GP Short Notes # 639, 26 June 2022

Saudi Arabia: Rapprochement with Turkey
Ashwin Dhanabalan

What happened?
On 22 June, Prince Mohammed visited Turkey and met with President Recep Tayyip Erdogan. His meeting comes as a breakthrough as Turkey and Saudi Arabia's relations were disrupted after the 2018 killing of journalist Jamal Khashoggi at Riyadh's consulate in Istanbul.  
 
On the same day, Turkey and Saudi Arabia friendship committee chairman Halil Ozcan said: "We hope that serious concrete steps in the economic, military and defense areas will be taken in the near term …  and the visit of the crown prince will hopefully lead to broad agreements in these areas." 
 
On 21 June, Prince Mohammed bin Salman began his regional tour by visiting Cairo.

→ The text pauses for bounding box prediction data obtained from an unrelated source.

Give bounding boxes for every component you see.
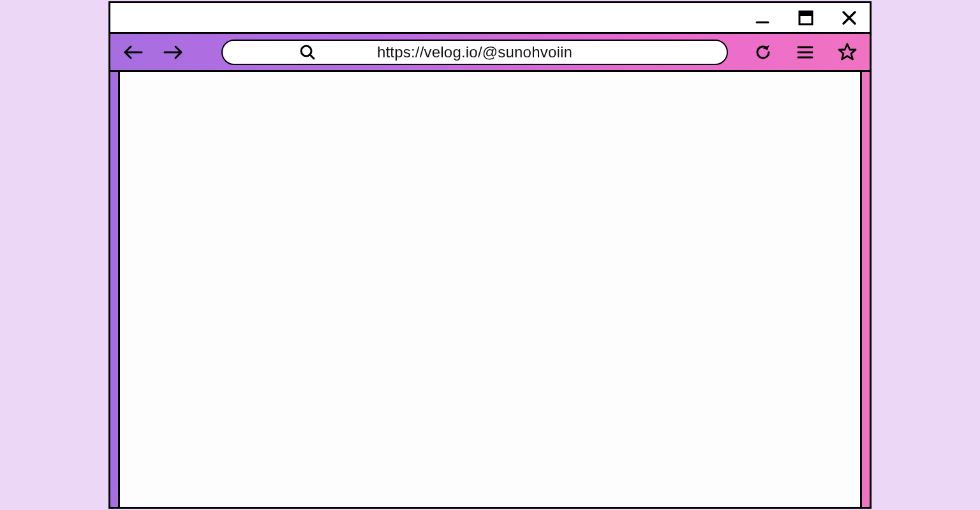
- svg-marker-13: [839, 44, 856, 59]
- maximize-button[interactable]: [797, 9, 815, 27]
- toolbar-right-icons: [754, 43, 857, 62]
- bookmark-button[interactable]: [838, 43, 857, 62]
- page-content: [118, 72, 862, 507]
- menu-button[interactable]: [796, 43, 815, 62]
- reload-button[interactable]: [754, 43, 773, 62]
- reload-icon: [754, 43, 772, 61]
- title-bar: [110, 3, 870, 34]
- content-frame: [110, 72, 870, 507]
- close-icon: [841, 10, 858, 26]
- hamburger-icon: [796, 45, 814, 60]
- forward-button[interactable]: [163, 42, 183, 62]
- svg-rect-2: [799, 11, 812, 16]
- nav-arrows: [123, 42, 183, 62]
- star-icon: [838, 43, 857, 62]
- svg-line-8: [310, 55, 314, 59]
- close-button[interactable]: [840, 9, 858, 27]
- minimize-button[interactable]: [754, 9, 771, 27]
- minimize-icon: [755, 10, 770, 26]
- maximize-icon: [798, 10, 814, 26]
- browser-toolbar: https://velog.io/@sunohvoiin: [110, 34, 870, 72]
- arrow-left-icon: [122, 45, 144, 60]
- arrow-right-icon: [162, 45, 184, 60]
- back-button[interactable]: [123, 42, 144, 62]
- browser-window: https://velog.io/@sunohvoiin: [108, 1, 872, 509]
- address-bar[interactable]: https://velog.io/@sunohvoiin: [221, 40, 728, 65]
- search-icon: [299, 44, 316, 61]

He met with Egypt's President Abdel Fattah el-Sisi and finalized deals worth USD 7.7 billion. The two leaders also discussed US president Joe Biden's visit in July.  
 
On the same day, Prince Mohammed met with Jordan's King Abdullah and reassured Riyadh's support for the country's economy. The Prince added: "There are large opportunities in Jordan that we are keen to actively participate in and such investments will bring benefits to both countries."  
 
What is the background?  
First, animosity in relations post 2018. Turkey and Saudi Arabia's relations severed after Khashoggi was killed in Istanbul by a hit squad from Riyadh. The case had resulted in a diplomatic and unofficial trade embargo between the two countries for about five years. However, Erdogan's visit to Riyadh on 29 April brought changes to their bilateral ties as Turkey also handed over Khashoggi's case to Saudi Arabia.  
 
Second, the common concern of Iran. Both the countries want to play a more proactive role in the region by moving away from regional divisions and economic isolation. Saudi Arabia has been pushing to mend ties with Turkey and other regional actors as it is concerned about Iran's nuclear development. In March, the recent Houthi attacks on Saudi Arabia's oil facilities had also raised apprehensions about regional defense issues. 
 
Third, looking beyond Turkey. Riyadh has been working towards mending ties with regional powers such as Israel, Qatar, and Turkey. Biden is set to visit Jeddah in July for a joint GCC summit, which is why Prince Mohammed wants to put forward a more unified regional position on critical issues. He was also set to visit Iraq, but the political uncertainty in the country has deferred his plans for now.  
 
What does it mean? 
First, the need for Saudi Arabia's oil and investments. Saudi Arabia's revenue through oil profits is set to reach USD 400 billion. Thus, Erdogan also hopes that the mending of ties could encourage investments from Saudi Arabia and other gulf countries since Turkey has been facing an economic crisis.  
 
Second, Turkey's upcoming general elections. Improved relations and normalcy in trade would help Erdogan win the favor of the people to get re-elected in the 2023 elections. Erdogan, 68, in January announced to stand up for the elections and thus is doing everything in his power to win the elections.  
 
Third, collective defense against Iran. Prince Salman plans to create an air-defense umbrella to pressure Iran for its support of the Houthis. Thus, it is also planning to tighten ties with Israel as a part of its strategy. 
 
Fourth, sidelining Khashoggi's case. Khashoggi's killings had overshadowed the kingdom and the Prince's role in the region as the West and other regional actors like Turkey moved away in 2018. But now, Prince Salman's visits could be seen as entering the center stage of politics in the Middle East after Khashoggi's killing.